Only lines that contain the word "button" belong in the answer; copy them from the records below.

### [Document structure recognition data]
- Opening Delimiter -
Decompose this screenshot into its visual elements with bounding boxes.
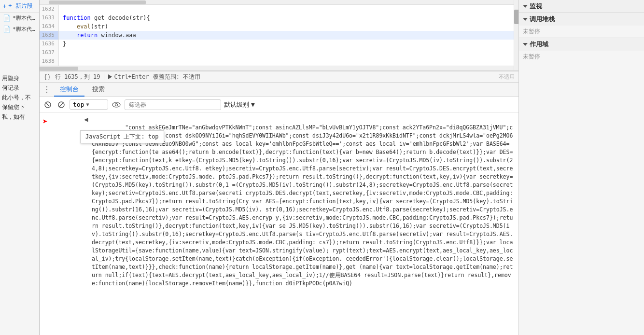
svg-point-5 — [115, 103, 118, 106]
snippet-file-1[interactable]: 📄 *脚本代码片段 # — [0, 13, 39, 24]
block-console-button[interactable] — [56, 99, 67, 110]
line-content-1636: } — [59, 40, 66, 48]
section-callstack-header[interactable]: 调用堆栈 — [519, 13, 644, 26]
console-toolbar: top ▼ 默认级别 ▼ — [40, 97, 518, 112]
section-scope-title: 作用域 — [530, 40, 548, 49]
code-line-1633: 1633 function get_decode(str){ — [40, 14, 518, 22]
svg-line-1 — [46, 103, 49, 106]
overlay-line-1: 用隐身 — [2, 73, 37, 83]
snippet-label-2: *脚本代码片段 # — [13, 26, 36, 33]
line-num-1633: 1633 — [40, 14, 59, 22]
collapse-monitor-icon — [523, 5, 528, 8]
plus-icon: + — [3, 3, 6, 10]
section-monitor: 监视 — [519, 0, 644, 13]
section-callstack: 调用堆栈 未暂停 — [519, 13, 644, 38]
editor-vscrollbar[interactable] — [514, 0, 518, 70]
console-output[interactable]: ➤ ◀ "const askEGeJmrTNe="anGbwdqvPTKkNWn… — [40, 112, 518, 335]
code-lines: 1632 1633 function get_decode(str){ 1634… — [40, 5, 518, 66]
tab-search-label: 搜索 — [92, 85, 105, 93]
clear-icon — [44, 101, 52, 109]
section-scope-content: 未暂停 — [519, 51, 644, 63]
editor-console-panel: 1632 1633 function get_decode(str){ 1634… — [40, 0, 518, 335]
console-code-text: "const askEGeJmrTNe="anGbwdqvPTKkNWnT";c… — [92, 124, 513, 287]
eye-button[interactable] — [111, 99, 122, 110]
status-right-text: 不适用 — [499, 73, 515, 81]
curly-braces-icon: {} — [43, 73, 51, 81]
code-line-1632: 1632 — [40, 5, 518, 14]
run-button[interactable]: Ctrl+Enter — [108, 73, 149, 80]
collapse-callstack-icon — [523, 18, 528, 21]
coverage-label: 覆盖范围: 不适用 — [153, 73, 200, 81]
code-line-1635: 1635 return window.aaa — [40, 31, 518, 40]
section-callstack-content: 未暂停 — [519, 26, 644, 38]
console-tabs: ⋮ 控制台 搜索 — [40, 83, 518, 97]
play-icon — [108, 74, 112, 79]
main-container: + + 新片段 📄 *脚本代码片段 # 📄 *脚本代码片段 # 用隐身 何记录 … — [0, 0, 644, 335]
overlay-line-2: 何记录 — [2, 83, 37, 93]
tab-more-button[interactable]: ⋮ — [42, 84, 52, 95]
line-num-1632: 1632 — [40, 5, 59, 14]
section-scope: 作用域 未暂停 — [519, 38, 644, 63]
section-monitor-header[interactable]: 监视 — [519, 0, 644, 13]
code-line-1638: 1638 — [40, 57, 518, 66]
clear-console-button[interactable] — [42, 99, 53, 110]
editor-hscrollbar-bottom[interactable] — [40, 66, 518, 70]
add-snippet-label: + 新片段 — [8, 2, 32, 10]
filter-input[interactable] — [125, 99, 221, 110]
svg-line-3 — [59, 103, 63, 107]
left-sidebar: + + 新片段 📄 *脚本代码片段 # 📄 *脚本代码片段 # 用隐身 何记录 … — [0, 0, 40, 335]
line-content-1633: function get_decode(str){ — [59, 14, 150, 22]
line-content-1635: return window.aaa — [59, 31, 136, 40]
cursor-position: 行 1635，列 19 — [55, 73, 100, 81]
hscroll-thumb[interactable] — [49, 0, 146, 4]
overlay-line-5: 私，如有 — [2, 112, 37, 122]
level-arrow-icon: ▼ — [251, 101, 255, 108]
svg-point-4 — [112, 102, 120, 107]
snippet-label-1: *脚本代码片段 # — [13, 14, 36, 22]
line-num-1637: 1637 — [40, 48, 59, 57]
status-bar: {} 行 1635，列 19 Ctrl+Enter 覆盖范围: 不适用 不适用 — [40, 71, 518, 83]
add-snippet-button[interactable]: + + 新片段 — [0, 0, 39, 13]
section-callstack-title: 调用堆栈 — [530, 15, 555, 24]
block-icon — [57, 101, 65, 109]
scope-status: 未暂停 — [523, 53, 540, 60]
snippet-file-2[interactable]: 📄 *脚本代码片段 # — [0, 24, 39, 35]
vscroll-thumb[interactable] — [514, 10, 518, 24]
tooltip-box: JavaScript 上下文: top — [80, 130, 164, 143]
hscroll-bottom-thumb[interactable] — [40, 67, 78, 70]
line-num-1638: 1638 — [40, 57, 59, 66]
overlay-line-4: 保留您下 — [2, 102, 37, 112]
line-num-1634: 1634 — [40, 22, 59, 31]
line-num-1636: 1636 — [40, 40, 59, 48]
file-icon-1: 📄 — [3, 14, 11, 22]
section-scope-header[interactable]: 作用域 — [519, 38, 644, 51]
editor-hscrollbar[interactable] — [40, 0, 518, 5]
nav-left-arrow[interactable]: ◀ — [84, 115, 88, 123]
section-monitor-title: 监视 — [530, 2, 542, 11]
right-sidebar: 监视 调用堆栈 未暂停 作用域 未暂停 — [518, 0, 644, 335]
tooltip-text: JavaScript 上下文: top — [85, 133, 159, 140]
left-overlay-text: 用隐身 何记录 此小号，不 保留您下 私，如有 — [0, 73, 39, 122]
line-content-1632 — [59, 5, 63, 14]
level-label: 默认级别 — [224, 100, 249, 109]
dropdown-arrow-icon: ▼ — [86, 102, 89, 107]
line-content-1634: eval(str) — [59, 22, 108, 31]
status-divider — [104, 73, 104, 80]
file-icon-2: 📄 — [3, 26, 11, 33]
tab-search[interactable]: 搜索 — [86, 83, 111, 97]
code-line-1634: 1634 eval(str) — [40, 22, 518, 31]
eye-icon — [112, 101, 121, 108]
code-editor: 1632 1633 function get_decode(str){ 1634… — [40, 0, 518, 71]
code-line-1637: 1637 — [40, 48, 518, 57]
code-line-1636: 1636 } — [40, 40, 518, 48]
tab-console-label: 控制台 — [60, 85, 79, 93]
context-dropdown[interactable]: top ▼ — [70, 99, 108, 110]
overlay-line-3: 此小号，不 — [2, 93, 37, 102]
context-value: top — [73, 101, 84, 108]
level-dropdown[interactable]: 默认级别 ▼ — [224, 100, 255, 109]
red-arrow-indicator: ➤ — [42, 116, 48, 126]
line-content-1638 — [59, 57, 63, 66]
callstack-status: 未暂停 — [523, 28, 540, 35]
tab-console[interactable]: 控制台 — [54, 83, 84, 97]
line-num-1635: 1635 — [40, 31, 59, 40]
- Closing Delimiter -
### [EXERCISE RESPONSE]
block-console-button[interactable] — [56, 99, 67, 110]
eye-button[interactable] — [111, 99, 122, 110]
run-button[interactable]: Ctrl+Enter — [108, 73, 149, 80]
tab-more-button[interactable]: ⋮ — [42, 84, 52, 95]
clear-console-button[interactable] — [42, 99, 53, 110]
add-snippet-button[interactable]: + + 新片段 — [0, 0, 39, 13]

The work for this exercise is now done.